水ノ宮の陰陽師と巫女

――水ノ宮神社

400年以上も続く由緒正しい神社(多分)に楓は生まれた。

陰陽師とその陰陽師を支えし巫女が守り続けてきた神社と、楓は祖母から聞いている。ご先祖様が大事に大事に守り続けてきたみんなの安穏の生活を守るために……と、小さい頃よく聞かされていた。

だから、この家に生まれる者は代々、男子は陰陽の業を巫女は結界術にたけていた。物の怪や妖、雑鬼などは封じるか、対峙して滅する力が大きい。
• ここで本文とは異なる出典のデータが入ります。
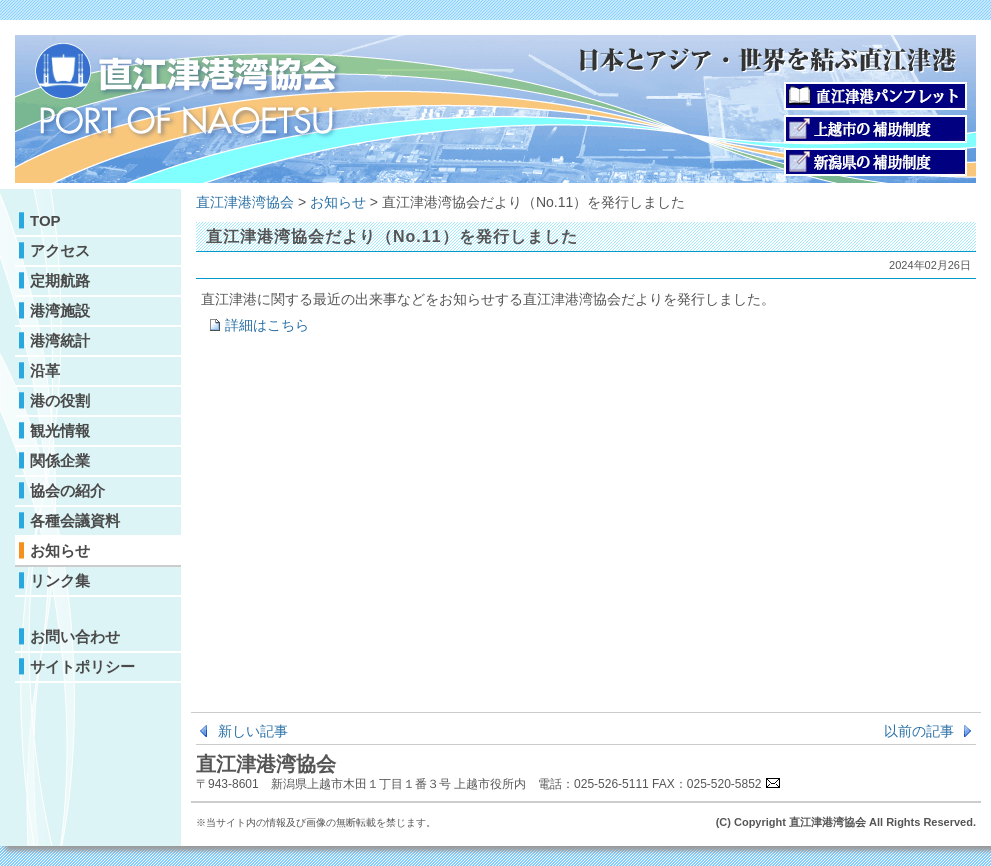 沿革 (45, 370)
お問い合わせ (75, 636)
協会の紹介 (67, 490)
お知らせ (60, 550)
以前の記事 (919, 731)
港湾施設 (60, 310)
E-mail (773, 782)
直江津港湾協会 (245, 202)
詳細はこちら (267, 325)
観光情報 (60, 430)
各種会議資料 (75, 520)
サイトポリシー (82, 666)
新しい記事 (253, 731)
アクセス (60, 250)
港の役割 (60, 400)
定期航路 (60, 280)
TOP (45, 220)
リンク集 (60, 580)
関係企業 (60, 460)
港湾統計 (60, 340) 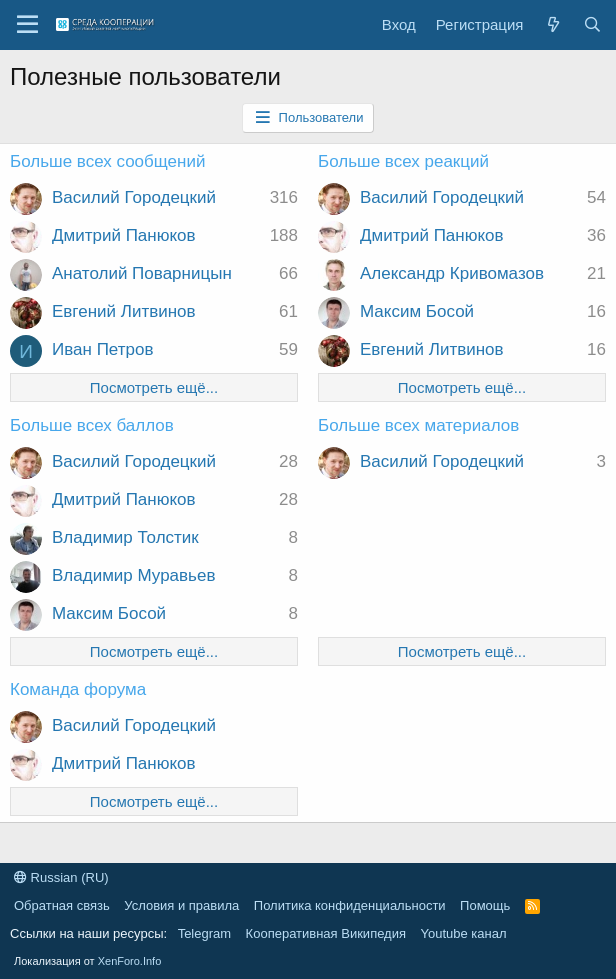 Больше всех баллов (92, 425)
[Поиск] (592, 24)
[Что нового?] (552, 24)
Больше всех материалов (418, 425)
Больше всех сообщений (107, 161)
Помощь (485, 905)
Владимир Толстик (125, 537)
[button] (27, 25)
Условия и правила (181, 905)
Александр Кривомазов (452, 273)
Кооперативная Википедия (326, 933)
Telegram (204, 933)
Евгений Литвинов (124, 311)
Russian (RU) (61, 877)
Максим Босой (417, 311)
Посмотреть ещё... (154, 387)
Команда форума (78, 689)
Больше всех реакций (403, 161)
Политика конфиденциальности (350, 905)
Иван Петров (102, 349)
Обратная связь (62, 905)
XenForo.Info (130, 961)
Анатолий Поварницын (142, 273)
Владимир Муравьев (133, 575)
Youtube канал (464, 933) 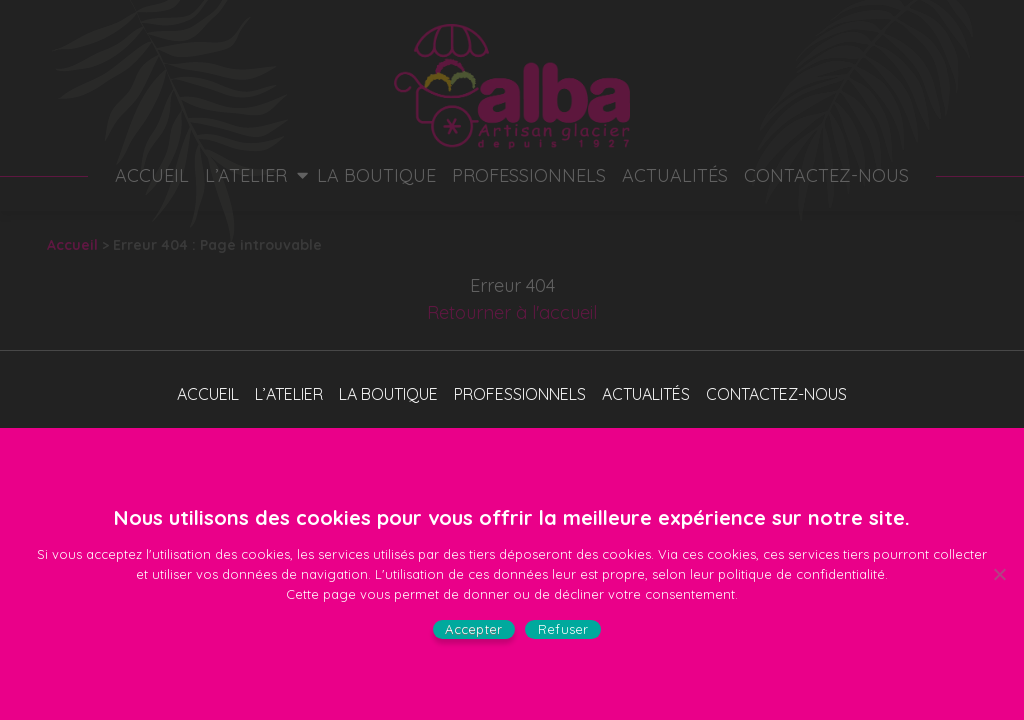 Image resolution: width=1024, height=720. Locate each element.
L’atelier (246, 175)
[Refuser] (999, 574)
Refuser (563, 629)
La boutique (376, 175)
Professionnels (529, 175)
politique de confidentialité (801, 574)
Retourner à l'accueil (512, 312)
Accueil (152, 175)
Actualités (675, 175)
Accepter (473, 629)
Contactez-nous (826, 175) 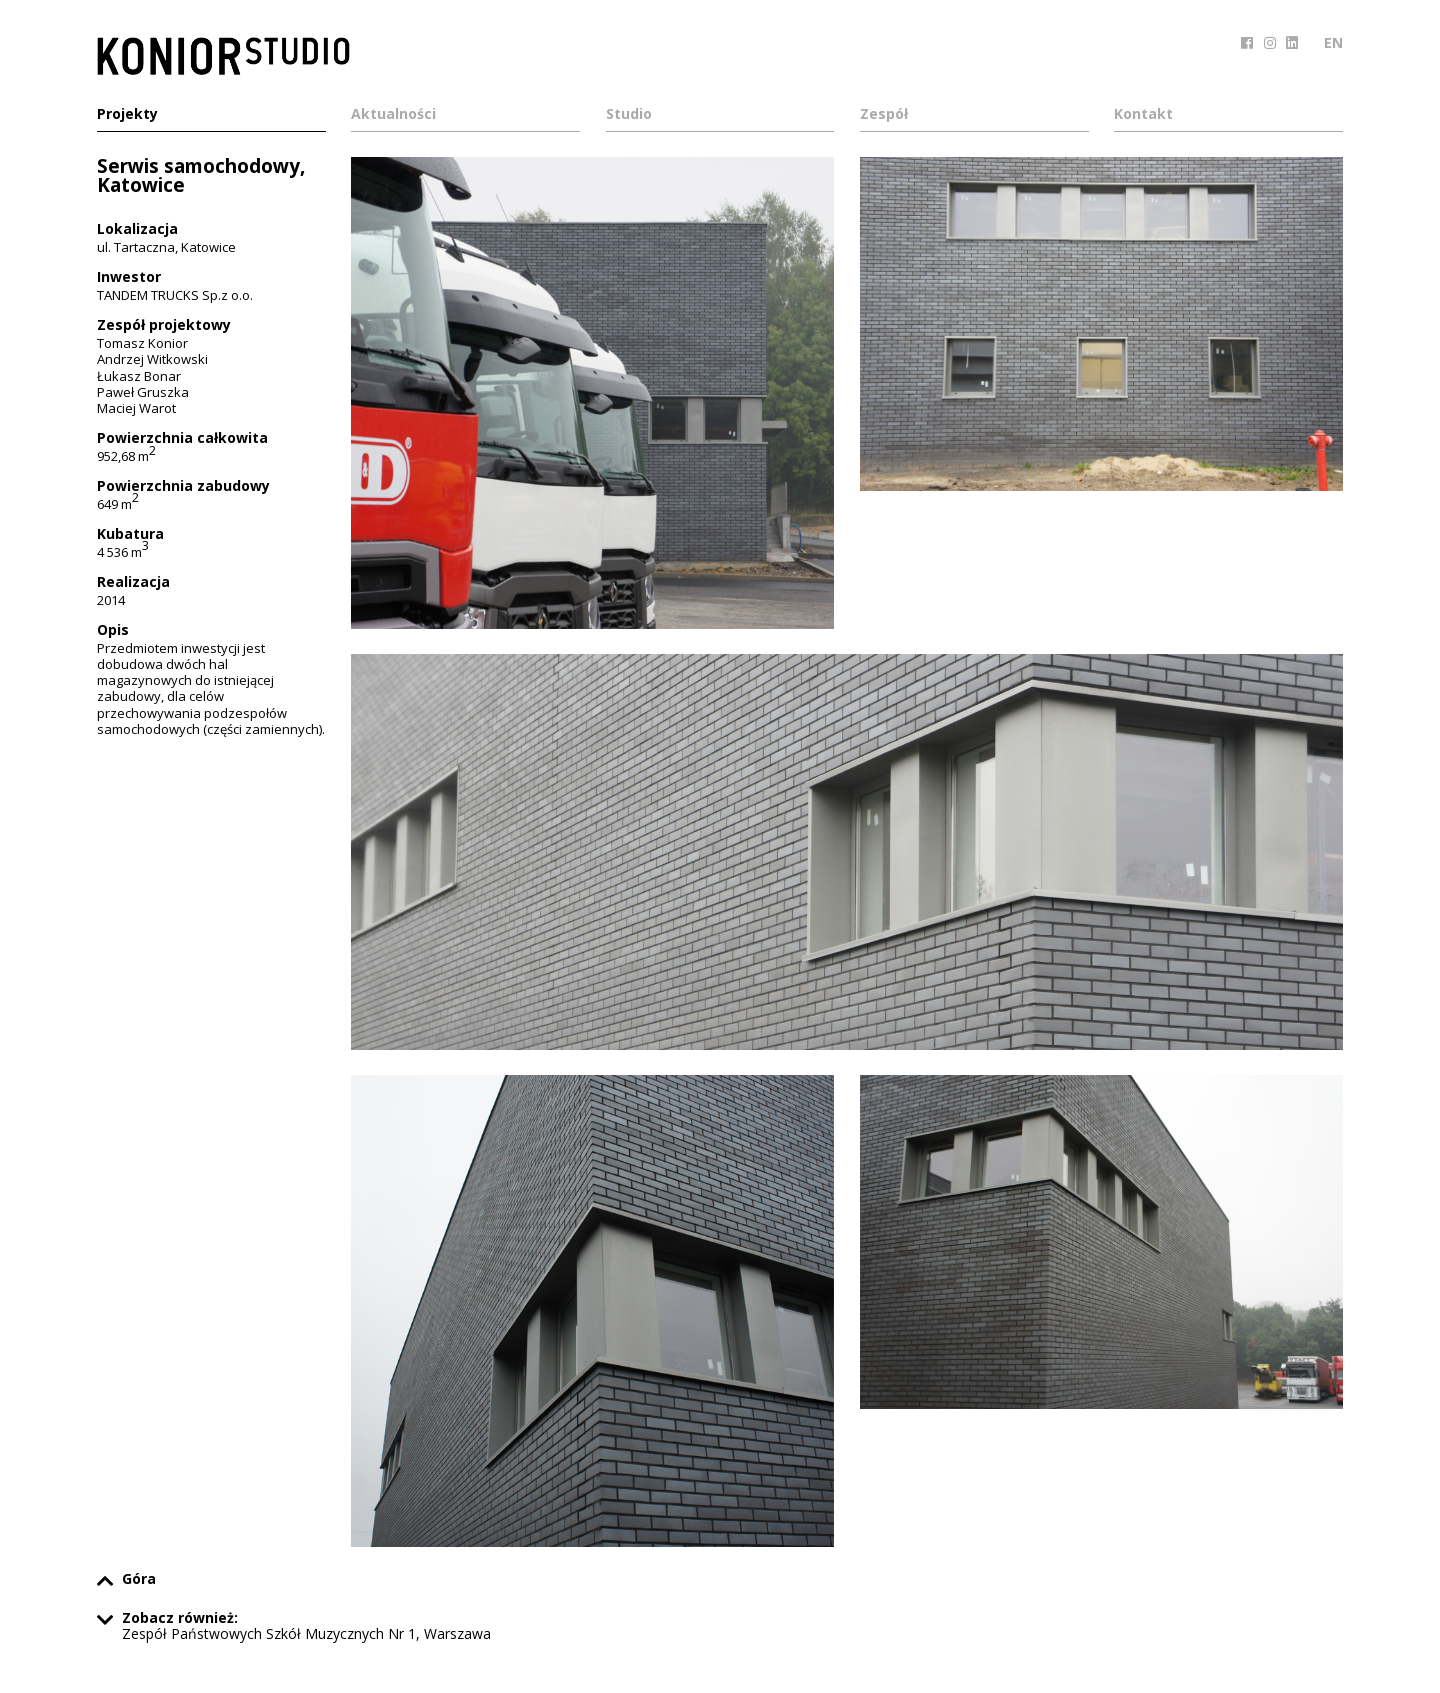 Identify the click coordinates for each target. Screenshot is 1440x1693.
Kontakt (1143, 115)
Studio (629, 115)
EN (1333, 42)
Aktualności (393, 115)
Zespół (884, 115)
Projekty (127, 115) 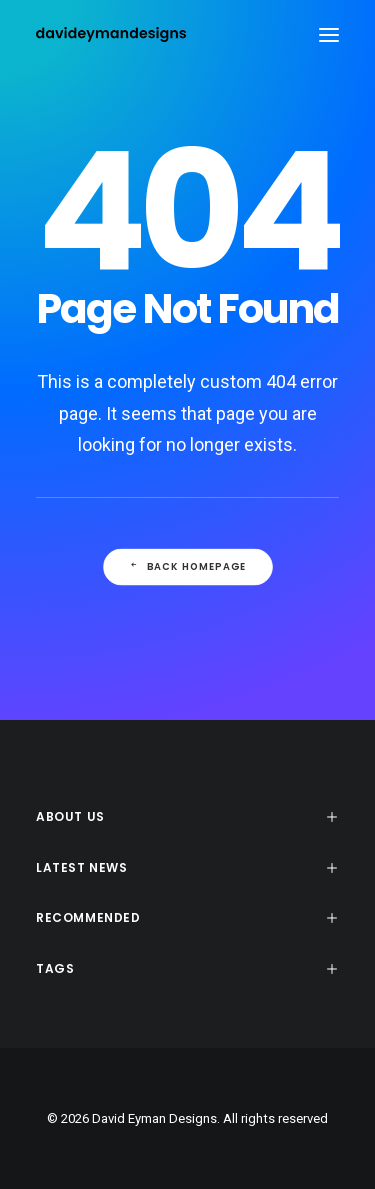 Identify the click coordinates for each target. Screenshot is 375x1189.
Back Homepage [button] (187, 566)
故に霊力も人よりもある。見える程度では、物の怪などと戦うにも戦えるわけはない。その術を代々受け継がれ、この土地を守る神と共に、私も存在している。

と、いうことになる。

二人は鳥居の前まで来て、一度立ち止まり一礼をしてから鳥居をくぐった。

広々とした境内の左右には手水がある。

楓は毎日家に帰るとこの儀式を行う。

柄杓に水をくみ、左手、右手を洗い左手に水を注ぎ口を漱ぐ。

佳織は楓の真似をして、同じように手水を行った。

そして拝殿の前を横切って家に行くため、拝殿の前で一礼をしてから左側にある自宅へと佳織と共に入って行った。

「ただいまー!」

パタパタと軽快な足音を立てながら父が出迎えてくれた。

「おかえり、楓。そちらの方が楓のお友達かい?」

「はい。湯原佳織と言います。今日は突然、あの、お邪魔して。いえ、あのお願いしてしまって……」

緊張してしどろもどろになった佳織を見た父は、

「大変だったんだね。さあ、上がって。楓は着替えて準備するようにね。お父さんはお友達を先に連れて行ってもいいかな?」

「あ、うん。それじゃ……お父さんに頼んでもいい?着替えてすぐ行くから」

「え?」と目を真ん丸にして佳織は楓の方を見た。

「ン?佳織、どうしたの?」

「えっ、あ……。うん。楓も一緒に行ってくれるのかなって思ってて……。さっき歩いた時に話したことも……」

うつむきながら心配そうに言う佳織に

「あとでちゃんと、佳織のそばにいるから。着替えてくるだけだし。大丈夫だから……ね。あ、それとさっきここまで来る時の話はおじいちゃん、多分聞くと思うから、また話してね。
――それじゃ、お父さん、お願いします」

と、頭を下げて佳織を父に任せ部屋へと向かった。